Publisher: Simon and Schuster
ISBN: 1501178733
Category : Health & Fitness
Languages : en
Pages : 320
Book Description
The fitness influencer and creator of the #1 bestselling Food & Drink app, FitMenCook, shares 100 easy, quick meal prep recipes that will save you time, money, and inches on your waistline—helping you to get healthy on your own terms. We like to be inspired when it comes to food. No one enjoys cookie-cutter meal plans, bland recipes, or eating the same thing every day. Instead of worrying about what to eat and how it’s going to affect our bodies, we should embrace food freedom—freedom to create flavorful meals, but in a more calorie-conscious way; freedom to indulge occasionally while being mindful of portions; and freedom to achieve wellness goals without breaking the bank.
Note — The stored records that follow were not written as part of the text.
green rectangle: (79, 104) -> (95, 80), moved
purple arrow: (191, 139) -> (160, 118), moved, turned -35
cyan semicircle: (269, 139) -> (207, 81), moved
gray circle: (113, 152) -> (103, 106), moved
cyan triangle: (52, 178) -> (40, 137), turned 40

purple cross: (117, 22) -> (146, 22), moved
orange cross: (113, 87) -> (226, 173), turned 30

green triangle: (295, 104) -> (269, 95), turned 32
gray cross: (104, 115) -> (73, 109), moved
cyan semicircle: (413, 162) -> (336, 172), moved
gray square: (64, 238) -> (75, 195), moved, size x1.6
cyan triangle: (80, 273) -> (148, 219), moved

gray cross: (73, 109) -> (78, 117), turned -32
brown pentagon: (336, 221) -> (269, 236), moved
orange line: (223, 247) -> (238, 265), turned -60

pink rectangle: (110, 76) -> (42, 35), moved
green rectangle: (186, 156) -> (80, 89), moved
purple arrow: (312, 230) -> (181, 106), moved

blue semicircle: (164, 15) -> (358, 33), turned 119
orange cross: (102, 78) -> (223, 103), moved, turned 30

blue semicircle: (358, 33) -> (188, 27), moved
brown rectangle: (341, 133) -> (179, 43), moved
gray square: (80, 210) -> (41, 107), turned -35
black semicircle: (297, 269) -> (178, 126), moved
In Fit Men Cook, Kevin Curry, fitness expert and social media sensation with millions of followers and hundreds of thousands of downloads on his app, shares everything you need to live a healthy life each day—from grocery lists to common dieting pitfalls to his ten commandments of meal prep—as well as his personal story of overcoming depression and weight gain to start a successful business and fitness movement. This guide also includes 100+ easy and flavorful recipes like Southern-Inspired Banana Corn Waffles, Sweet Potato Whip, Juicy AF Moroccan Chicken, and many more to help you plan your week and eat something new and nutritious each day. With Fit Men Cook, you can create exciting, satisfying meals and be on your way to losing weight for good. After all, bodies may be sculpted at the gym, but they are built in the kitchen.